In fact, contrary to what this decision indicates, in Ross Southward v. Pyrotech, there was not an express covenant by the landlord to insure. Despite that, the Supreme Court concluded there, that because the tenant was obliged to pay the insurance premiums, no subrogated action could be maintained against it. In Ross Southward, the tenant had argued that the court should infer a covenant by the landlord to insure (this is made clear in the reasons of the Court of Appeal in that case). The reasons of Chief Justice Laskin make it clear that the Court’s decision was not based on the existence of a covenant by the landlord to insure:
Counsel for the appellant [the tenant] did not urge (indeed, he stated that it was not necessary to his position) that the landlord was in breach of a covenant to insure and that the covenant should have embraced risk of loss by fire resulting from the tenant’s negligence. Rather, it was his contention that under the provision of the lease respecting payment of insurance rates by the tenant, the risk of loss by fire passed to the landlord, at least upon the presentation by the landlord of the insurance bill, and that the matter thereafter was between the landlord and its insurer. I agree with this contention. Applying to the lease and to the provision in question the ordinary test of reading it reasonably and in a business sense, I see no other meaning that can be given to the lease short of reading the relevant words out of it. [para. 8]

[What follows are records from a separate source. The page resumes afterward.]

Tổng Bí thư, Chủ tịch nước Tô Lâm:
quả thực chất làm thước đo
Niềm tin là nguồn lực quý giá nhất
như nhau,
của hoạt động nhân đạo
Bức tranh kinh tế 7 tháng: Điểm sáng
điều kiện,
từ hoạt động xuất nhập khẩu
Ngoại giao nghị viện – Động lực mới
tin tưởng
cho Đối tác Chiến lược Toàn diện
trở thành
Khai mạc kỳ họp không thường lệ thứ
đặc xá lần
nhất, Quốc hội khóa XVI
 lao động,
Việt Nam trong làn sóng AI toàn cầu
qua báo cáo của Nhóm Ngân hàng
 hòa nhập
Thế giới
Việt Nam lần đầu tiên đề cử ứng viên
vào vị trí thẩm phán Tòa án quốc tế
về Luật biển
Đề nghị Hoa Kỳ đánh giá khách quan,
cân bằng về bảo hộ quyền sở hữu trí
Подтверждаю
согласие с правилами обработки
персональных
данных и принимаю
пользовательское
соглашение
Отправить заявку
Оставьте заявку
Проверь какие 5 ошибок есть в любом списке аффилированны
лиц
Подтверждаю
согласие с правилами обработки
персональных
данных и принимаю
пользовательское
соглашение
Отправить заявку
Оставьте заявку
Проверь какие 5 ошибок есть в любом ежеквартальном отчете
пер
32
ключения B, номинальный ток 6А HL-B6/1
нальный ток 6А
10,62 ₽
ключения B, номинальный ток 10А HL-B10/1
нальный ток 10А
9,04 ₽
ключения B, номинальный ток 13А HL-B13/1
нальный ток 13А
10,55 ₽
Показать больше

Three things strike us about Justice Mesbur’s decision:
First, she expressly said that the trilogy did not apply. But how can this statement be reconciled with the decision in Ross Southward, which turned on the fact that the tenant had been required to pay the premiums of the landlord’s insurance policy, in the absence of any covenant by the landlord to insure, a set of facts which mirrors those here?

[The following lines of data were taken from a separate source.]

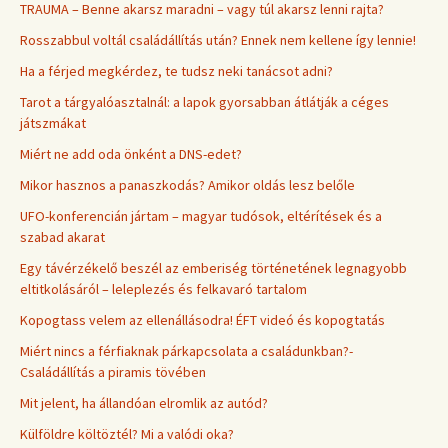
TRAUMA – Benne akarsz maradni – vagy túl akarsz lenni rajta?
Rosszabbul voltál családállítás után? Ennek nem kellene így lennie!
Ha a férjed megkérdez, te tudsz neki tanácsot adni?
Tarot a tárgyalóasztalnál: a lapok gyorsabban átlátják a céges
játszmákat
Miért ne add oda önként a DNS-edet?
Mikor hasznos a panaszkodás? Amikor oldás lesz belőle
UFO-konferencián jártam – magyar tudósok, eltérítések és a
szabad akarat
Egy távérzékelő beszél az emberiség történetének legnagyobb
eltitkolásáról – leleplezés és felkavaró tartalom
Kopogtass velem az ellenállásodra! ÉFT videó és kopogtatás
Miért nincs a férfiaknak párkapcsolata a családunkban?-
Családállítás a piramis tövében
Mit jelent, ha állandóan elromlik az autód?
Külföldre költöztél? Mi a valódi oka?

Secondly, might it not be reasonable to infer an obligation to insure on the part of the landlord from the fact that the tenant was required to pay the premiums? How could there be any such obligation on the part of the tenant if it was not assumed by both parties that the landlord would obtain insurance? A covenant to insure was inferred by another Superior Court justice in similar circumstances: Independent Tank Cleaning v. Zabokrzycki 1997 CarswellOnt 666, where Browne J. said:
There is no express written covenant between the landlord and tenant that fire insurance would be obtained by the landlord for the benefit of both. My conclusion is that the landlord had agreed to insure the property against fire. My conclusion is that there is an inferential covenant in the leasehold arrangement that the landlord insure the property against fire and that as a result of that inferential conclusion, there is a clear covenant between landlord and tenant that the fire insurance obtained by the landlord is for the benefit of both landlord and tenant which results in a bar to the subrogated action by the insurer. [para. 20]

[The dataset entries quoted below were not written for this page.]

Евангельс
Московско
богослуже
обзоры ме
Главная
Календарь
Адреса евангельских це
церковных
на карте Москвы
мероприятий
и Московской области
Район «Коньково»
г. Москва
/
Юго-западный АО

Finally, does it make any sense to place such emphasis on whether there is or isn’t a covenant to insure on the part of the landlord? Obviously, in all of these cases in which the tenant is paying some or all of the landlord’s insurance premiums, everyone proceeds on the assumption that there is, in fact, an insurance policy that has been taken out by the landlord. Isn’t the significant factor the legal significance of the tenant’s obligation to pay the premiums on the insurance policy?